To extract data from an Android phone or tablet, it must be in developer mode. How you get there has changed with different versions. Where to access developer mode in certain versions of Android is given here:

• Developer Options on Gingerbread (Android 2.3):

• Settings> Applications> Development> USB Debugging

• Developer Options on Ice Cream Sandwich (Android 4.0):

• Settings> Developer Options> USB Debugging

• Developer Options on Jelly Bean (Android 4.1):

• Settings> Developer Options> USB Debugging

• Open Settings> About on your Android phone or tablet.

• Developer Options on Jelly Bean (Android 4.2):

• If you have a Samsung Galaxy S4, Note 8.0, Tab 3, or any other Galaxy device with Android 4.2, open Settings> More tab> About and tap it.

• Developer Options on Jelly Bean (Android 4.3):

• If you have a Galaxy Note 3 or any Galaxy device with Android 4.3, go to Settings> General> About, and then tap the Build Version seven times.

• Now scroll to the Build Number and tap it seven times.

• After tapping the Build Number 7 times, you will then see a message “You are now a developer!” If you have a Galaxy S4 or any other Samsung Galaxy device with Android 4.2, the message reads as follows: “Developer mode has been enabled.”

• Return to the main Settings menu, and now you’ll be able to see Developer Options.

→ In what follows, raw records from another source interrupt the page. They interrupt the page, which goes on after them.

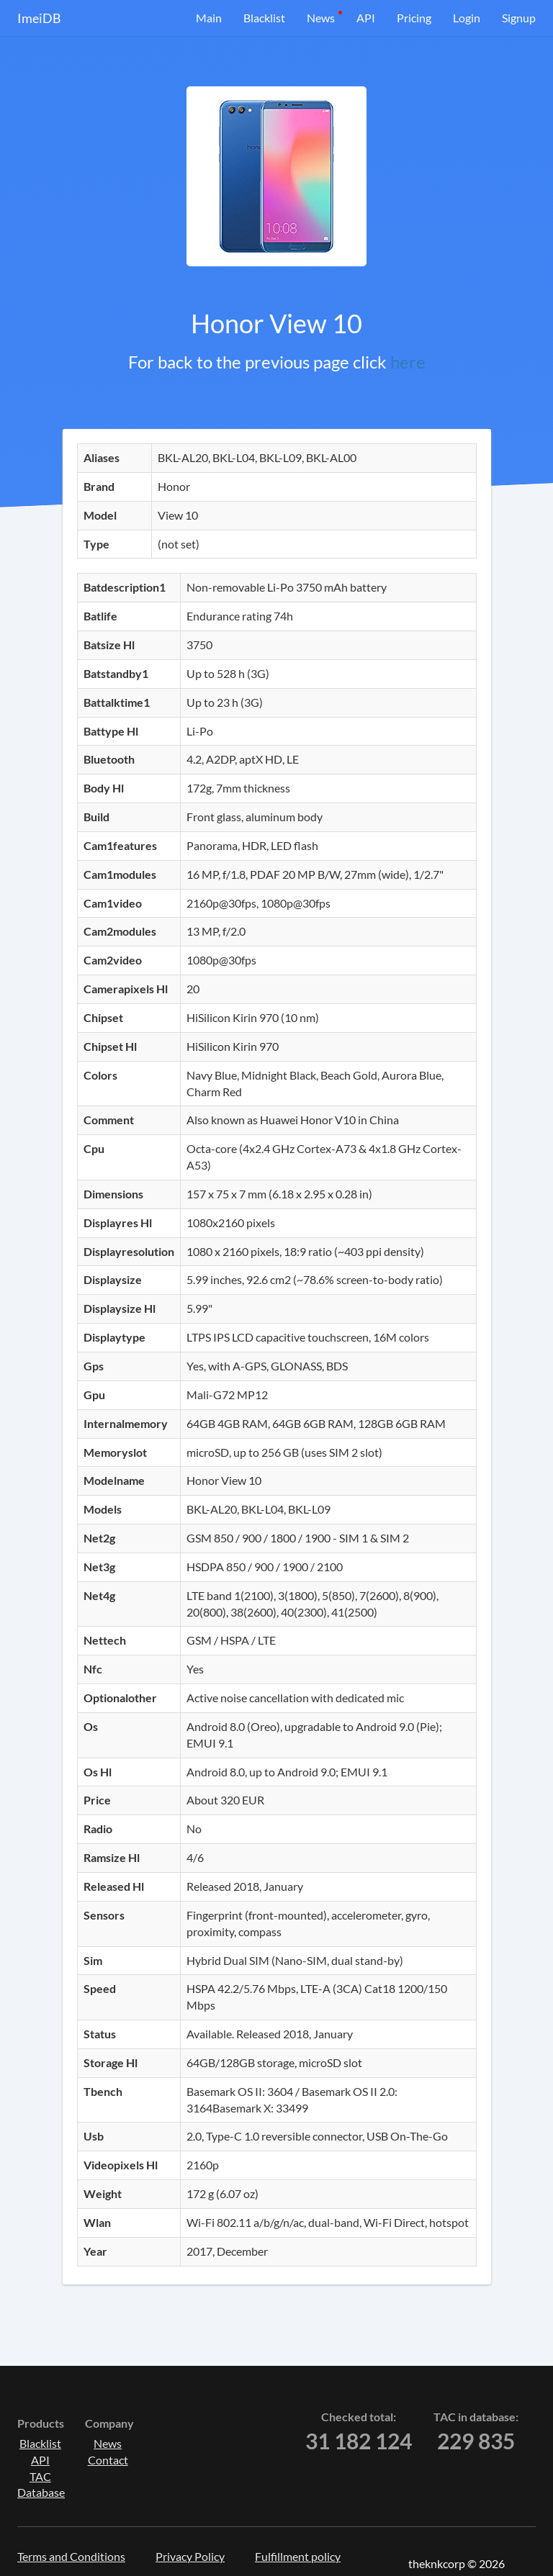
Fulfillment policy (298, 2556)
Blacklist (264, 17)
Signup (519, 17)
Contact (108, 2460)
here (408, 361)
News (321, 17)
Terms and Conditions (71, 2556)
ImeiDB (39, 18)
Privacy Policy (190, 2556)
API (365, 17)
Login (466, 17)
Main (209, 17)
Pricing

• Tap on Developer Options and tap on the box in front of USB Debugging to enable it.

• To disable USB Debugging mode later, you can uncheck the box before the option.

• To enable Developer Options, go to Settings> Developer Options and tap on the on/off slider at the top of the page.

Another great technique with Android phones is to use the adb (Android Debugging Bridge) shell. Basically, you connect the phone to your forensics workstation with a USB cable, and then use the adb shell to extract data. Some basic adb shell commands are given here:

// launch adb and see available commands
adb
// start a shell; this will let you issue Linux shell commands!
adb shell
// if you have gestures on the phone and you want to
// copy them to the test directory on your system
adb pull /sdcard/gesture ~/test
//uninstall an application (not something you normally
// do in a forensic exam
adb uninstall <packagename>
//list all applications in the order of their memory
//consumption.
adb shell procrank

adb shell is tedious and manual, but can provide an alternative to rather expensive phone forensics software. Of course, you will need to know the Android file structure quite well to effectively use the adb shell.

Microsoft has produced several variations of Windows aimed at the mobile market. The company’s first foray into the mobile operating system market was Windows CE. That operating system was also released as the Pocket PC 2000, which was based on Windows CE version 3. In 2008, Windows Phone was released. It had a major drawback in that it was not compatible with many of the previous Windows Mobile apps. In 2010, Microsoft released Windows Phone 7.

More recently, Microsoft has moved in the same direction as Apple with Windows 8 being its primary operating system. Windows 8 is shipped on PCs, laptops, phones, and tablets. Microsoft continued this theme with Windows 10. This means that once you are comfortable with the operating system on one device, you are going to be able to conduct forensic examinations on other devices running Windows 8, or Windows 10.